[Data supplied Boundary: Start]

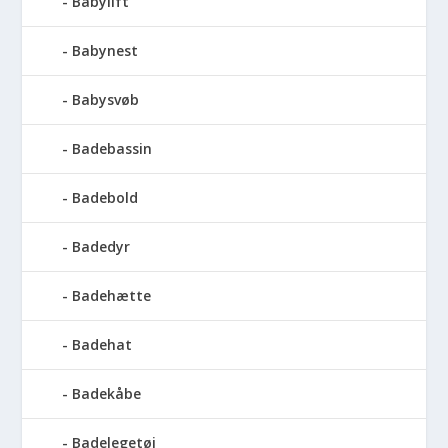
Babylift
Babynest
Babysvøb
Badebassin
Badebold
Badedyr
Badehætte
Badehat
Badekåbe
Badelegetøj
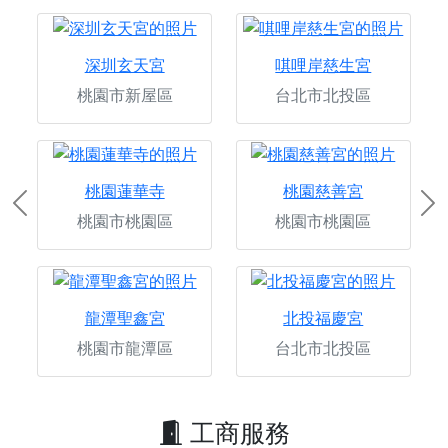
深圳玄天宮
唭哩岸慈生宮
桃園市新屋區
台北市北投區
桃園蓮華寺
桃園慈善宮
Previous
Ne
桃園市桃園區
桃園市桃園區
龍潭聖鑫宮
北投福慶宮
桃園市龍潭區
台北市北投區
工商服務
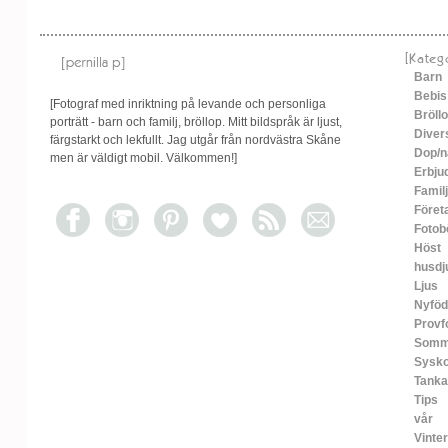
[Kateg
Barn
Bebis
[Fotograf med inriktning på levande och personliga
Bröll
porträtt - barn och familj, bröllop. Mitt bildspråk är ljust,
Diver
färgstarkt och lekfullt. Jag utgår från nordvästra Skåne
Dop/n
men är väldigt mobil. Välkommen!]
Erbju
Familj
Föret
Fotob
Höst
husdj
Ljus
Nyfö
Provf
Somm
Sysko
Tanka
Tips
vår
Vinter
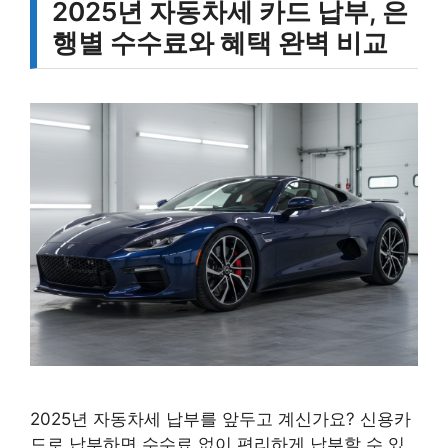
2025년 자동차세 카드 납부, 은
행별 수수료와 혜택 완벽 비교
2025년 자동차세 납부를 앞두고 계신가요? 신용카
드로 납부하면 수수료 없이 편리하게 납부할 수 있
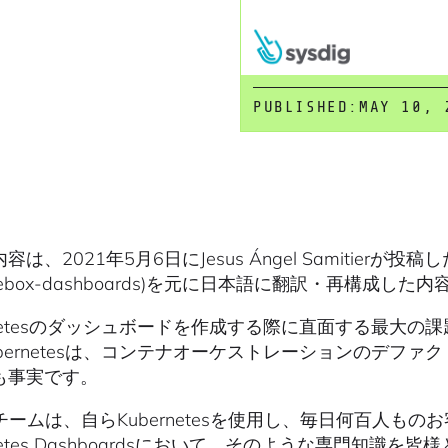
PUBLISHED:
MAY 10, 
は、2021年5月6日にJesus Ángel Samitierが投稿したブログ(h
fthebox-dashboards)を元に日本語に翻訳・再構成
ernetesのダッシュボードを作成する際に直面する最大
ubernetesは、コンテナオーケストレーションのデフ
も事実です。
igチームは、自らKubernetesを使用し、毎日何百人
rnetes Dashboardsにおいて、そのような専門知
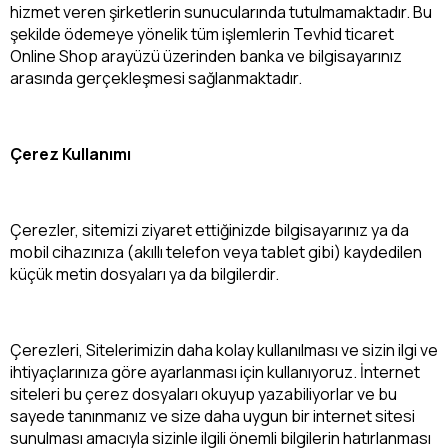
hizmet veren şirketlerin sunucularında tutulmamaktadır. Bu
şekilde ödemeye yönelik tüm işlemlerin Tevhid ticaret
Online Shop arayüzü üzerinden banka ve bilgisayarınız
arasında gerçekleşmesi sağlanmaktadır.
Çerez Kullanımı
Çerezler, sitemizi ziyaret ettiğinizde bilgisayarınız ya da
mobil cihazınıza (akıllı telefon veya tablet gibi) kaydedilen
küçük metin dosyaları ya da bilgilerdir.
Çerezleri, Sitelerimizin daha kolay kullanılması ve sizin ilgi ve
ihtiyaçlarınıza göre ayarlanması için kullanıyoruz. İnternet
siteleri bu çerez dosyaları okuyup yazabiliyorlar ve bu
sayede tanınmanız ve size daha uygun bir internet sitesi
sunulması amacıyla sizinle ilgili önemli bilgilerin hatırlanması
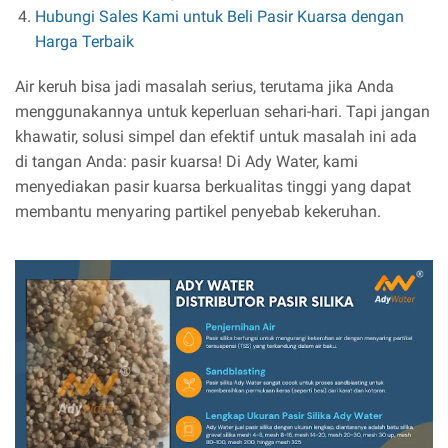
Hubungi Sales Kami untuk Beli Pasir Kuarsa dengan
Harga Terbaik
Air keruh bisa jadi masalah serius, terutama jika Anda
menggunakannya untuk keperluan sehari-hari. Tapi jangan
khawatir, solusi simpel dan efektif untuk masalah ini ada
di tangan Anda: pasir kuarsa! Di Ady Water, kami
menyediakan pasir kuarsa berkualitas tinggi yang dapat
membantu menyaring partikel penyebab kekeruhan.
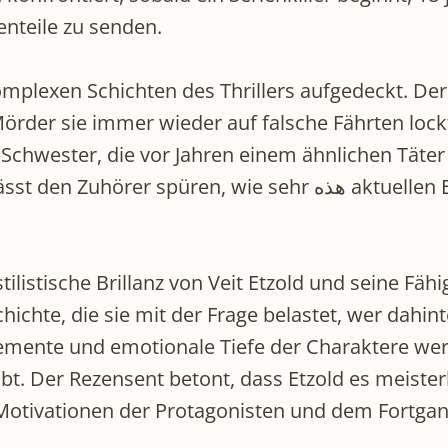
enteile zu senden.
mplexen Schichten des Thrillers aufgedeckt. Der
örder sie immer wieder auf falsche Fährten lockt
 Schwester, die vor Jahren einem ähnlichen Täter
ie sehr هذه aktuellen Ereignisse Clara belasten und ihre
tilistische Brillanz von Veit Etzold und seine Fä
chichte, die sie mit der Frage belastet, wer dahi
Elemente und emotionale Tiefe der Charaktere w
eibt. Der Rezensent betont, dass Etzold es meiste
otivationen der Protagonisten und dem Fortgan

[Data supplied Boundary: End]

(Task instructions): The result should be all the records, retyped exactly, with no pictures among them.

(Answer below):
Babylift
Babynest
Babysvøb
Badebassin
Badebold
Badedyr
Badehætte
Badehat
Badekåbe
Badelegetøj
深圳玄天宮
唭哩岸慈生宮
桃園市新屋區
台北市北投區
桃園蓮華寺
桃園慈善宮
Previous
Ne
桃園市桃園區
桃園市桃園區
龍潭聖鑫宮
北投福慶宮
桃園市龍潭區
台北市北投區
工商服務
[Kateg
Barn
Bebis
[Fotograf med inriktning på levande och personliga
Bröll
porträtt - barn och familj, bröllop. Mitt bildspråk är ljust,
Diver
färgstarkt och lekfullt. Jag utgår från nordvästra Skåne
Dop/n
men är väldigt mobil. Välkommen!]
Erbju
Familj
Föret
Fotob
Höst
husdj
Ljus
Nyfö
Provf
Somm
Sysko
Tanka
Tips
vår
Vinter
2025년 자동차세 카드 납부, 은
행별 수수료와 혜택 완벽 비교
2025년 자동차세 납부를 앞두고 계신가요? 신용카
드로 납부하면 수수료 없이 편리하게 납부할 수 있
PUBLISHED:
MAY 10, 
は、2021年5月6日にJesus Ángel Samitierが投稿したブログ(h
fthebox-dashboards)を元に日本語に翻訳・再構成
ernetesのダッシュボードを作成する際に直面する最大
ubernetesは、コンテナオーケストレーションのデフ
も事実です。
igチームは、自らKubernetesを使用し、毎日何百人
rnetes Dashboardsにおいて、そのような専門知
hizmet veren şirketlerin sunucularında tutulmamaktadır. Bu
şekilde ödemeye yönelik tüm işlemlerin Tevhid ticaret
Online Shop arayüzü üzerinden banka ve bilgisayarınız
arasında gerçekleşmesi sağlanmaktadır.
Çerez Kullanımı
Çerezler, sitemizi ziyaret ettiğinizde bilgisayarınız ya da
mobil cihazınıza (akıllı telefon veya tablet gibi) kaydedilen
küçük metin dosyaları ya da bilgilerdir.
Çerezleri, Sitelerimizin daha kolay kullanılması ve sizin ilgi ve
ihtiyaçlarınıza göre ayarlanması için kullanıyoruz. İnternet
siteleri bu çerez dosyaları okuyup yazabiliyorlar ve bu
sayede tanınmanız ve size daha uygun bir internet sitesi
sunulması amacıyla sizinle ilgili önemli bilgilerin hatırlanması
Hubungi Sales Kami untuk Beli Pasir Kuarsa dengan
Harga Terbaik
Air keruh bisa jadi masalah serius, terutama jika Anda
menggunakannya untuk keperluan sehari-hari. Tapi jangan
khawatir, solusi simpel dan efektif untuk masalah ini ada
di tangan Anda: pasir kuarsa! Di Ady Water, kami
menyediakan pasir kuarsa berkualitas tinggi yang dapat
membantu menyaring partikel penyebab kekeruhan.
enteile zu senden.
mplexen Schichten des Thrillers aufgedeckt. Der
örder sie immer wieder auf falsche Fährten lockt
 Schwester, die vor Jahren einem ähnlichen Täter
ie sehr هذه aktuellen Ereignisse Clara belasten und ihre
tilistische Brillanz von Veit Etzold und seine Fä
chichte, die sie mit der Frage belastet, wer dahi
Elemente und emotionale Tiefe der Charaktere w
eibt. Der Rezensent betont, dass Etzold es meiste
otivationen der Protagonisten und dem Fortgan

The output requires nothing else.